Thai government accused of forcibly repatriating Karen refugees

New Delhi, June 16, 2000
Mizzima News Group (http://www.mizzima.com)

The Thai authorities had forcibly deported total 116 ethnic Karen
refugees from a refugee camp in Thailand to Burma on last Monday, Human
Rights Watch alleged today.

New York-based Human Rights Watch said that on June 12, the Thai
authorities expelled 116 Karen refugees from Don Yang refugee camp in
Kanchanaburi Province to Mon State of Burma.

Denouncing the Thai government for violating basic principle of
international refugee protection, the Human Rights Watch had demanded
that the people who have been forced back should be allowed to return
and should be given a proper hearing for their refugee claims.

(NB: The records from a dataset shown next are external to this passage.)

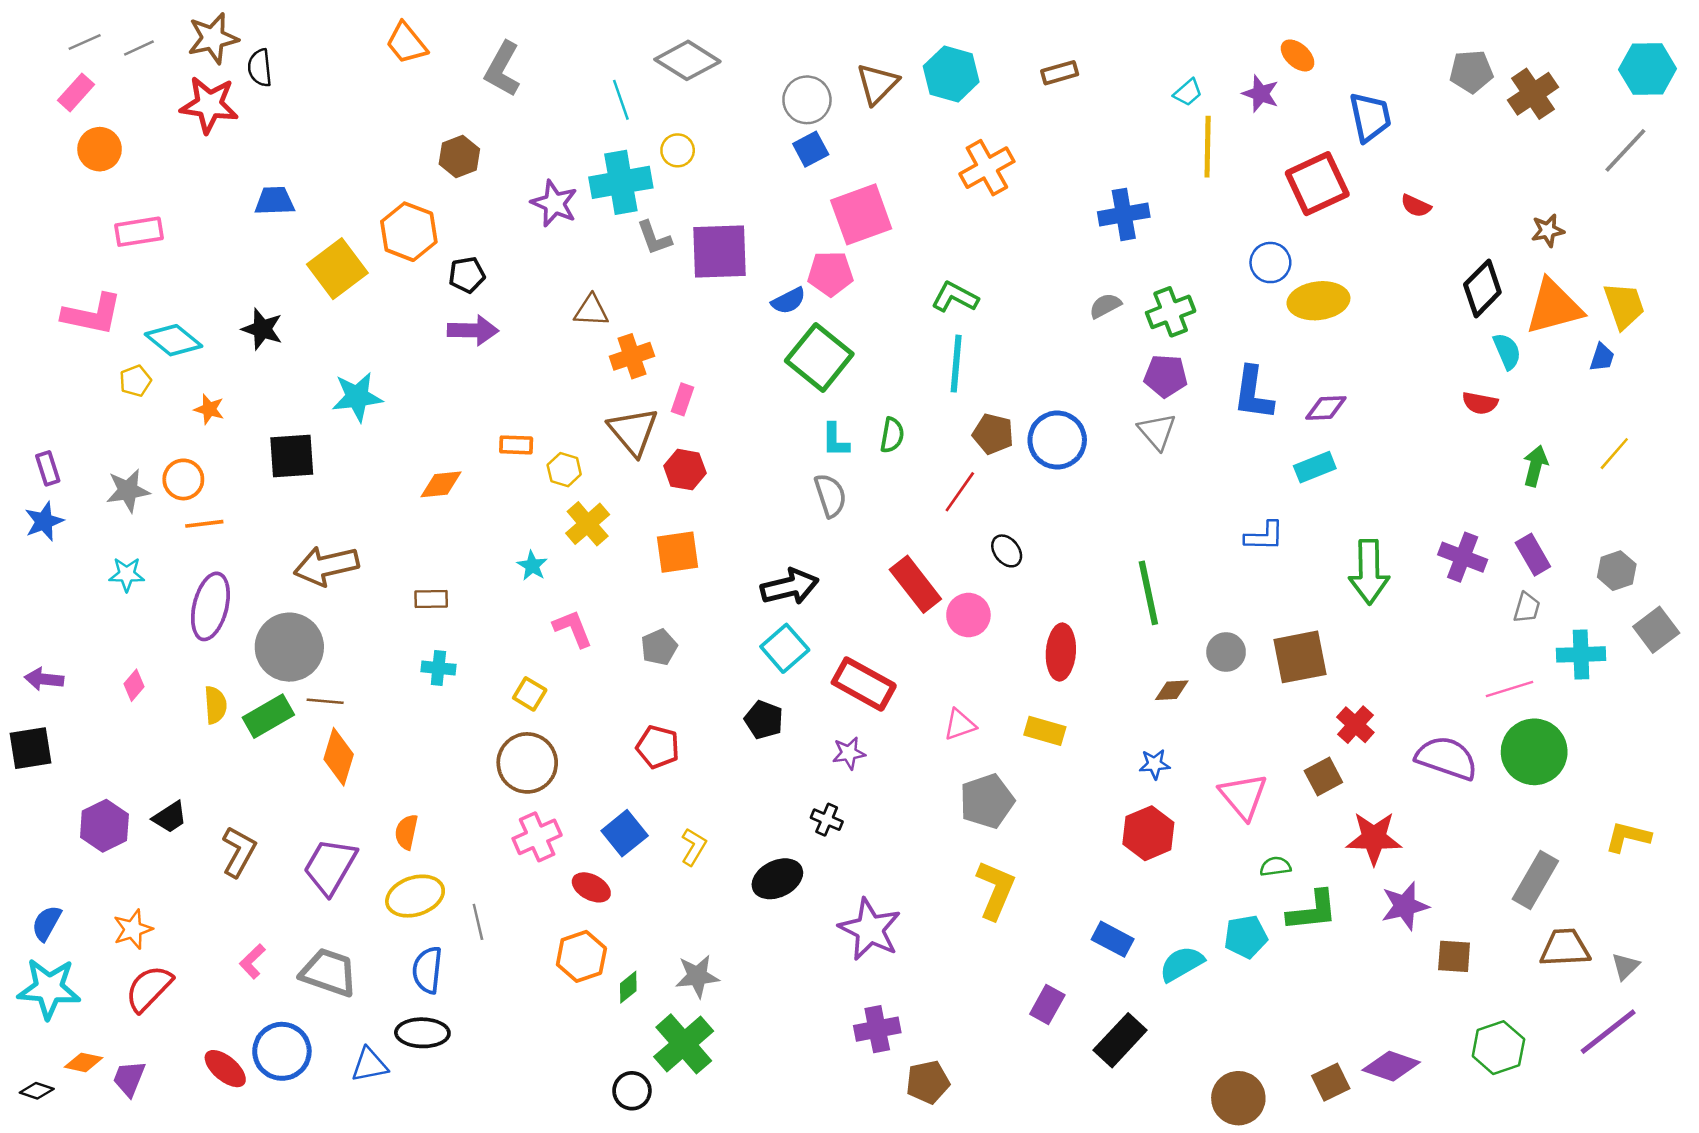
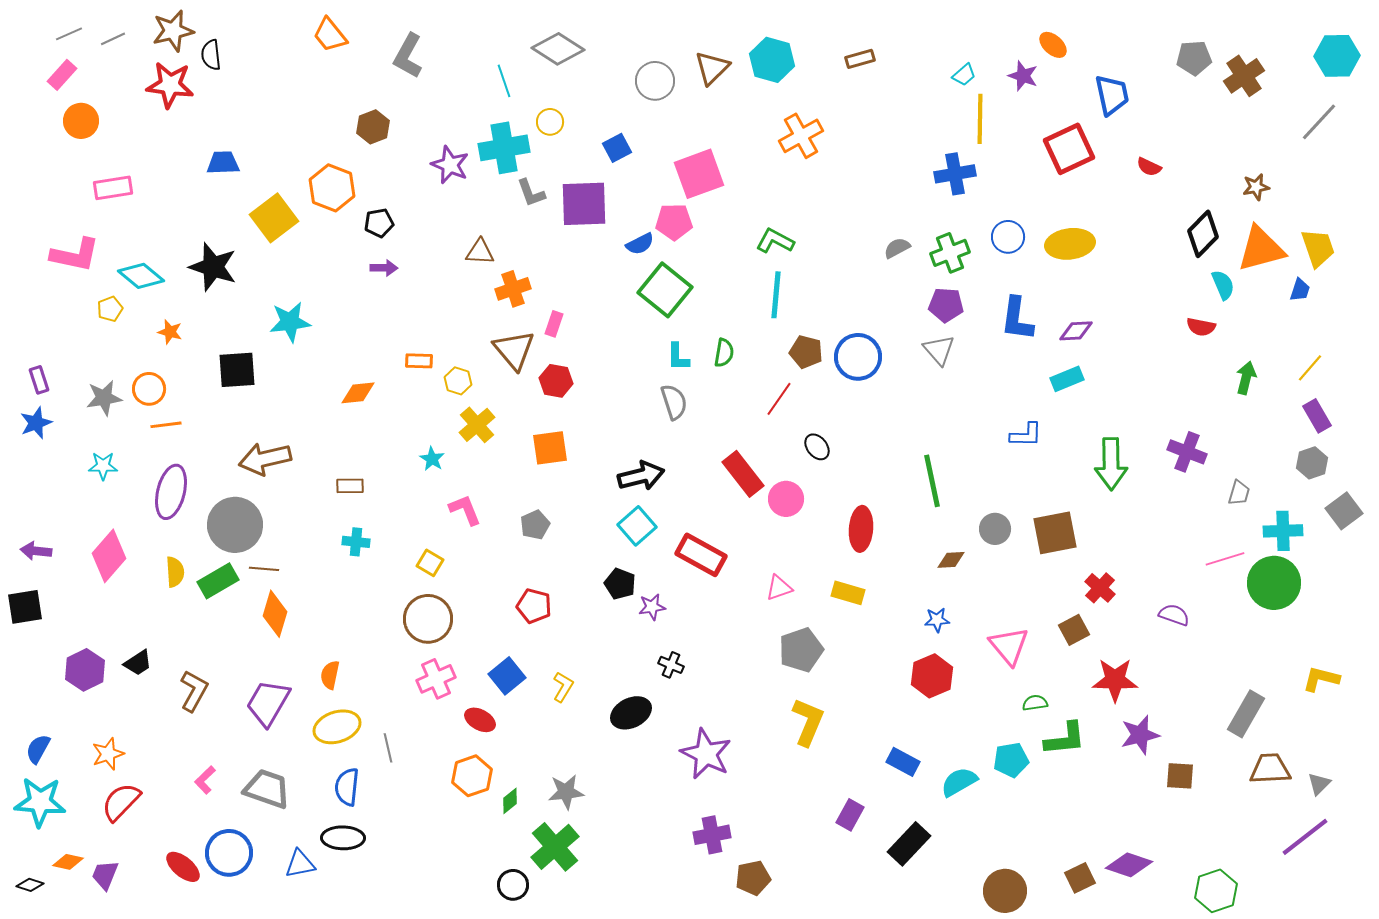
blue square: (811, 149) -> (617, 148), moved
blue cross: (1124, 214) -> (955, 174), moved
blue circle: (1270, 263) -> (1008, 237), moved
black star: (262, 329) -> (213, 267), size x1.4
purple arrow: (473, 330) -> (384, 268), size x0.7
purple rectangle: (1533, 555) -> (1317, 416), moved
pink diamond: (134, 685) -> (109, 556), size x2.0
green circle: (1534, 752) -> (1274, 583), moved
purple star: (849, 753) -> (652, 607), moved
purple semicircle: (1447, 758) -> (1174, 615), size x0.6
green hexagon: (1498, 1048) -> (1216, 891), moved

Many of the deportees were the ones who had fled fighting between the
Karen National Union (KNU) and government troops in 1997, but the Thai
authorities rejected their appeal to remain in the camp as they reported
to the camp authorities only in 1998. The Kanchanaburi provincial
admission board, which processed the refugee claims, subsequently set a
deadline of June 12 for the refugees to be deported to Burma.

?These forced returns set a dangerous precedent for thousands of other
asylum seekers whose cases are under review by the provincial admission
boards,? said Joe Saunders, deputy Asia director at Human Rights Watch.

Over 120, 000 Burmese refugees are registered in various camps in
Thailand. They fled from forced relocation, arbitrary execution, forced
labour and torture of the government troops, and armed conflicts between
ethnic groups and government forces in Burma.

Thailand is not a signatory to the 1951 U.N. Convention relating to the
Status of Refugees or its 1967 Protocol, nor does it have its own
domestic refugee law. It however established provincial admission boards
throughout the border region to review the refugee claims.